Your Eminence, Archbishop Leo,
Your Eminences, Your Graces,
My beloved Brother Bishops of the Holy Synod,
And Venerable Guest Hierarchs,
Honored Abbots, Abbesses, and Monastics,
Very Reverend Fathers and Clergy Wives,
Distinguished Delegates, Retired Clergy, and Observers,
Beloved Youth, Young Adults, and Guests,
Christ is in our midst!
We gather in the Name of our Lord, God, and Savior Jesus Christ, here in the Gateway City within the “Show Me State.” This motto is commonly attributed to Congressman Willard Vandiver who, in 1899, is alleged to have said: “I come from a state that raises corn and cotton, cockleburs and Democrats, and frothy eloquence neither convinces nor satisfies me. I’m from Missouri, and you have got to show me.” And so, although we Orthodox often pride ourselves on our eloquence, we hope that our converse this week will be neither frothy nor unsatisfying, but rather will show the city of Saint Louis our Christian love through edifying discourse and through the inspiring words of the ancient liturgical prayers and hymns that will arise from our gathering.
In the Acts of the Holy Apostles, Saint Paul, speaking about the care we should have for the less fortunate, refers to the words of the Lord, Who said that it is more blessed to give than to receive. One of the desert fathers provides a variation on this theme when he suggests that “it is better to receive hospitality than to offer it.” With these paradoxical words, he reminds us of the effort that is often required of us to accept the invitations of our neighbors. It has taken an effort and some expense for all of us to gather from throughout North America and today, we are grateful to the Honorable Mayor, Lyda Krewson, and the people of Saint Louis for providing the Orthodox Church in America an opportunity to receive the warm hospitality offered by this wonderful city, through the kind words of Mr. Tom Chulik of the Saint Louis Regional Chamber. We pray that, in turn, our brief presence here will provide a lasting blessing to the citizens of this good city and that as we receive the gift of your welcome, we may also leave with you with a Church full of grateful hearts.

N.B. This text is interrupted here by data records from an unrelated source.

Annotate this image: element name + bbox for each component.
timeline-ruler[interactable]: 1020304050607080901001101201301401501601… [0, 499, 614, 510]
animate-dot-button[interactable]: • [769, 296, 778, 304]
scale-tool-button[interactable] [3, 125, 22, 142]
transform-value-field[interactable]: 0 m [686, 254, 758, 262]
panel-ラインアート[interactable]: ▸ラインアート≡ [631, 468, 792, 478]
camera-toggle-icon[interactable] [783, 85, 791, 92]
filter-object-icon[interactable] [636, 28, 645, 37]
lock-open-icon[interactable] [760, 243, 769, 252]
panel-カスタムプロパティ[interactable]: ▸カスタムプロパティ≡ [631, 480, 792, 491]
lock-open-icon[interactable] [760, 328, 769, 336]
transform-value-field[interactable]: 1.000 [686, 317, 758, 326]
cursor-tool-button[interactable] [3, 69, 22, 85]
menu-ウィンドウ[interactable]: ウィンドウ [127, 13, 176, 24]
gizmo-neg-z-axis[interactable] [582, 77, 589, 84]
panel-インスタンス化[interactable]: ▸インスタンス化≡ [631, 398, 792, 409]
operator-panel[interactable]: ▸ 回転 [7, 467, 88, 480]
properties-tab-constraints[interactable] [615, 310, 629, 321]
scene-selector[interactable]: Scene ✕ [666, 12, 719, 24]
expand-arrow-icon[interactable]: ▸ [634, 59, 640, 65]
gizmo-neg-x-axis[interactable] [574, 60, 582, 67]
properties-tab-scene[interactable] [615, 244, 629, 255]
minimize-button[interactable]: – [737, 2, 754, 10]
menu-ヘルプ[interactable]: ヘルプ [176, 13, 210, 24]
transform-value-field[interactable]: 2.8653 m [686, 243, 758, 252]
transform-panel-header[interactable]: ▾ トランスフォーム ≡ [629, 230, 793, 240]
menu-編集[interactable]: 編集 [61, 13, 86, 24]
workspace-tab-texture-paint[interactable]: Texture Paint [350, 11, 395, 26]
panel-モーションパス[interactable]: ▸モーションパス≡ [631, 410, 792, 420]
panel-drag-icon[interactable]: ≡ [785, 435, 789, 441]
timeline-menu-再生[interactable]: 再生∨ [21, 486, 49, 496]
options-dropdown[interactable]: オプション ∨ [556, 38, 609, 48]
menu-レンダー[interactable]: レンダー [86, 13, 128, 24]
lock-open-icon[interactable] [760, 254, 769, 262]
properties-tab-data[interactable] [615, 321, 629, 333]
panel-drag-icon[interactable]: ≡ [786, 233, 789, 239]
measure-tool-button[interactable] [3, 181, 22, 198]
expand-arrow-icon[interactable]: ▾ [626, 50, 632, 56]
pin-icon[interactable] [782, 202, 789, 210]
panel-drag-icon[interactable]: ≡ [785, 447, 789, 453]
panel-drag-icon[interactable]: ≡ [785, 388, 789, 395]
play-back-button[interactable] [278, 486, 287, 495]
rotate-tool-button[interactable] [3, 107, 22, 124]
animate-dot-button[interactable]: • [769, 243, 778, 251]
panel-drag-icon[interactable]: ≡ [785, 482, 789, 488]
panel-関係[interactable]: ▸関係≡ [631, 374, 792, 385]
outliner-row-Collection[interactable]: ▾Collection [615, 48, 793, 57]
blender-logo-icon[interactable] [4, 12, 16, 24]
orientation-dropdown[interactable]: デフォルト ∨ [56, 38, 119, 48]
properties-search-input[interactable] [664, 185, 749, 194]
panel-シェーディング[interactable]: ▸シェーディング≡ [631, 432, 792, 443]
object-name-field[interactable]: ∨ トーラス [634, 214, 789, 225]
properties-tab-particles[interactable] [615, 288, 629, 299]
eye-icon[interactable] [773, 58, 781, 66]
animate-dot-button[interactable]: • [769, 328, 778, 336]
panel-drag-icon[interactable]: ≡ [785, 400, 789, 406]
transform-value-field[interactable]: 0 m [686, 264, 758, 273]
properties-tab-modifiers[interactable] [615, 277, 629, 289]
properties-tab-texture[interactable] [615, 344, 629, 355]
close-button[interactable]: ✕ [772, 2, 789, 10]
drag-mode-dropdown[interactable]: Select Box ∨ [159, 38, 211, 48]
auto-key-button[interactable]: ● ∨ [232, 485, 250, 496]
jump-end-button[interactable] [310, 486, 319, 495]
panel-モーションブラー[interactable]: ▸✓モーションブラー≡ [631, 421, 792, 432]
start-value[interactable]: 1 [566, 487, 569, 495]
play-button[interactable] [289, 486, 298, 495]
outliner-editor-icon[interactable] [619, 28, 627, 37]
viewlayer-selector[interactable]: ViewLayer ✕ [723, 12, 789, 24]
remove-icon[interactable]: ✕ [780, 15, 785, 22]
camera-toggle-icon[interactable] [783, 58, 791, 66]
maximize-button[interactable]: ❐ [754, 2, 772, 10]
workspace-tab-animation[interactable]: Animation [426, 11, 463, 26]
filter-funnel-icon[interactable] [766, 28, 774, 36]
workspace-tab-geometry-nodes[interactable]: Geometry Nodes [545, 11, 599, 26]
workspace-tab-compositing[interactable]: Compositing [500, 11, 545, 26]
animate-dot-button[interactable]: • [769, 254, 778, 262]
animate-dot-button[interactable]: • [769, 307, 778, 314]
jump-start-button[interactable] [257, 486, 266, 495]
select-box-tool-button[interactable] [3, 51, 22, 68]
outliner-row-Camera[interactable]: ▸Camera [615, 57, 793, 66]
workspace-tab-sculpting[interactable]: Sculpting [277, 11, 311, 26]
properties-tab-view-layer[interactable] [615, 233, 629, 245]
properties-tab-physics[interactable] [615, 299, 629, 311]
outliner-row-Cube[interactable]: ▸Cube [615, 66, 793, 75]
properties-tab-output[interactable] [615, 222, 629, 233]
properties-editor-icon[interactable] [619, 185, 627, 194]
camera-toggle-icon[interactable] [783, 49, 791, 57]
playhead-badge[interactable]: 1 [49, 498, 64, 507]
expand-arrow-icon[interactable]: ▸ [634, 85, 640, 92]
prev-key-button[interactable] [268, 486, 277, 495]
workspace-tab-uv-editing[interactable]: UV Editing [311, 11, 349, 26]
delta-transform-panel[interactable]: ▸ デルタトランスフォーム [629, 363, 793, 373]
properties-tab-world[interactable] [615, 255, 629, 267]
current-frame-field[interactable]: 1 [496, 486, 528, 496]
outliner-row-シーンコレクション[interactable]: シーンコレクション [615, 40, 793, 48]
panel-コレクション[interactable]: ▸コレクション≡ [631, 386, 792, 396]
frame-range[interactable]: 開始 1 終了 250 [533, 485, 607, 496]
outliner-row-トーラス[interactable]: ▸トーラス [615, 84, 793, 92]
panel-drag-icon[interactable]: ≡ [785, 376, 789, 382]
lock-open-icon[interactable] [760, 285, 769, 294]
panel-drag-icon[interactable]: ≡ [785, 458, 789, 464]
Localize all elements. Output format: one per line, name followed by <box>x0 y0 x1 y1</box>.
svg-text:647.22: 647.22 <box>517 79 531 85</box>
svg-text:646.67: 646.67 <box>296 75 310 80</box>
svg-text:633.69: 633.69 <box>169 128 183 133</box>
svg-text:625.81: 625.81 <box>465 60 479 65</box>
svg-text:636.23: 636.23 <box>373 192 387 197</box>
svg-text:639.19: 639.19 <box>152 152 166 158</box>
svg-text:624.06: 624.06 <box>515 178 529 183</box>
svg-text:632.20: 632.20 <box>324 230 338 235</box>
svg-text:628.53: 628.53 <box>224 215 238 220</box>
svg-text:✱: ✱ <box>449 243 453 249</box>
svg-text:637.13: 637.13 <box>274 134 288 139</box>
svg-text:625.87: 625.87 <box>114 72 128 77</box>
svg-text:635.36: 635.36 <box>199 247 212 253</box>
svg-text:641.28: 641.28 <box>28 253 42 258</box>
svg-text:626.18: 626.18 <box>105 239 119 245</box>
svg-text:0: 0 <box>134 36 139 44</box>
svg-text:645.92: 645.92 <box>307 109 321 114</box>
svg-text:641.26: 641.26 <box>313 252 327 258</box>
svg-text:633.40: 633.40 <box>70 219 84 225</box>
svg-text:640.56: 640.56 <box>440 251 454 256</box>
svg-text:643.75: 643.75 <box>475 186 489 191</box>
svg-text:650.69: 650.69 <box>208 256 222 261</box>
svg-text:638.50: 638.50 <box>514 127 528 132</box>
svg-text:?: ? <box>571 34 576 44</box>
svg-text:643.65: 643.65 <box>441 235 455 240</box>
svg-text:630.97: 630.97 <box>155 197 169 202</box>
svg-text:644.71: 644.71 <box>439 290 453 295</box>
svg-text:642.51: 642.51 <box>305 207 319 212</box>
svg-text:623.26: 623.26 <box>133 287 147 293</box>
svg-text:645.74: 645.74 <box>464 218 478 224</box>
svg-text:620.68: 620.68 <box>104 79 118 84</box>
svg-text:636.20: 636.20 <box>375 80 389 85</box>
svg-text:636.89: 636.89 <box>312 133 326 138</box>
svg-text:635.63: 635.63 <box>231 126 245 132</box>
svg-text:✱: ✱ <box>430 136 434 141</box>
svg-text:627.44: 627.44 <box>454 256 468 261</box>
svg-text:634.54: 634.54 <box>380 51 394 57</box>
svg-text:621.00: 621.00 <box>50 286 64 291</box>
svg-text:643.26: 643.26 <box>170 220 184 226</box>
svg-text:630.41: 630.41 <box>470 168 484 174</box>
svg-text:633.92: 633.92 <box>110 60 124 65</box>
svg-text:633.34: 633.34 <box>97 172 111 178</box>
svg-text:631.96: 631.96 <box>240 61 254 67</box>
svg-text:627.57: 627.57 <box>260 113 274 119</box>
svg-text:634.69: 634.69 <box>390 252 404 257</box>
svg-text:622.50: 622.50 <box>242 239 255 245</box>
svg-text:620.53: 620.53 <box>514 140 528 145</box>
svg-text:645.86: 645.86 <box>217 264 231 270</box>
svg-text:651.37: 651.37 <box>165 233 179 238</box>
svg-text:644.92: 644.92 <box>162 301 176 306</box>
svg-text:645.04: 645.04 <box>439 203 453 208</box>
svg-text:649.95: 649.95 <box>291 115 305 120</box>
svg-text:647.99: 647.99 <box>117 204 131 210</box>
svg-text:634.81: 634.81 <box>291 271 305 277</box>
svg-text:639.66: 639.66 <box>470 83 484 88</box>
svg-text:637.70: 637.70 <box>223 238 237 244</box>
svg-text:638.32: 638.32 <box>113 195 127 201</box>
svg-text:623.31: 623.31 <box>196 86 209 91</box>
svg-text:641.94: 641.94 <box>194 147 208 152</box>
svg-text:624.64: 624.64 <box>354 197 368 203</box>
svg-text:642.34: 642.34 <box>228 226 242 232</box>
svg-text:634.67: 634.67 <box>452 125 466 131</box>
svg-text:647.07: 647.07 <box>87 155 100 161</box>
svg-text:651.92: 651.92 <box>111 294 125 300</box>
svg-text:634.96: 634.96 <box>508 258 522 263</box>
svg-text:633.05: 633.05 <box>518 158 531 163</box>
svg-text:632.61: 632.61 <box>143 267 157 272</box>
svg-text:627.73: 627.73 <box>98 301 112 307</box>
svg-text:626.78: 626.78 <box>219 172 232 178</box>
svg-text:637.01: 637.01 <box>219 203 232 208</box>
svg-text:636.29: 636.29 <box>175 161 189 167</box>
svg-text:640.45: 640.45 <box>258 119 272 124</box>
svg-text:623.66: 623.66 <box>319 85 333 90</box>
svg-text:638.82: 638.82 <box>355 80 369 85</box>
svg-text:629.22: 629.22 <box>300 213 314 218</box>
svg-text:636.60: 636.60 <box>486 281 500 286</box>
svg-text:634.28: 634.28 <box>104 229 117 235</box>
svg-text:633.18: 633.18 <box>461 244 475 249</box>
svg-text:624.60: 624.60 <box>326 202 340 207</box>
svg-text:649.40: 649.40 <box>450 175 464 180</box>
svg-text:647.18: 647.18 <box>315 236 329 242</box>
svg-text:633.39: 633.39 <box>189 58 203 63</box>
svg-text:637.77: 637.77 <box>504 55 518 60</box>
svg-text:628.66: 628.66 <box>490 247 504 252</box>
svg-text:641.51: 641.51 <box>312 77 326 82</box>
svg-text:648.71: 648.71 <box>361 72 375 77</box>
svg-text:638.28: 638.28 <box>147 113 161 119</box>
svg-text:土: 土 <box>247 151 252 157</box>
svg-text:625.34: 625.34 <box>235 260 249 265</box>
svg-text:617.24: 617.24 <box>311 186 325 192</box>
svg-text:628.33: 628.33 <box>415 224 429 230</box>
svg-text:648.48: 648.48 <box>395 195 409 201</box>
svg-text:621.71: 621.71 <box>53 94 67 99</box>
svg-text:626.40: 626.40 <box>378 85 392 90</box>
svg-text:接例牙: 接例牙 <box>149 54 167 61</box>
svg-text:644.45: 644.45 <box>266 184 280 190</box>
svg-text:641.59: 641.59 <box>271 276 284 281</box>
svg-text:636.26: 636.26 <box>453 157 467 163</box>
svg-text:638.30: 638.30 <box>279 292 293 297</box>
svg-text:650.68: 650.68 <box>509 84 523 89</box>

We are also honored by the humility offered to us by our visiting dignitaries this week, representing several of the Orthodox Churches throughout the world. His Eminence, Archbishop Leo of the Church of Finland is a good friend of the Orthodox Church in America and the connection of the New Valaam Monastery and the missionary monastics to Alaska has provided a strong bond between our Churches. Representing His All-Holiness, Patriarch Bartholomew and the Holy and Ecumenical Throne, is another friend of ours, His Eminence, Metropolitan Nathaniel, newly ordained as the Metropolitan of Chicago for the Greek Orthodox Archdiocese and familiar to many of us through his faithful service on the Assembly of Bishops. The missionary focus of the ancient see of Alexandria is known throughout the world, as are the apostolic labors His Beatitude, Theodoros, Pope and Patriarch of Alexandria, represented this week by His Eminence, Metropolitan Seraphim, a zealous missionary and excellent pastor in his own right. From the Church of Russia, representing His Holiness, Patriarch Kirill of Moscow, is His Grace, Bishop Flavian. We are, of course, grateful to the Church of Russia for the gift of autocephaly and for our continuing good relations. Representing His Beatitude, Metropolitan Rastislav of the Czech Lands and Slovakia is His Eminence, Archbishop Michael of Prague. And finally, Archpriest Serge Sollogub, representing the Excharchate of the Ecumenical Patriarchate of the Parishes of the Russian Tradition in Western Europe. We welcome all of you and are grateful for the gift that you offer us by your presence with us.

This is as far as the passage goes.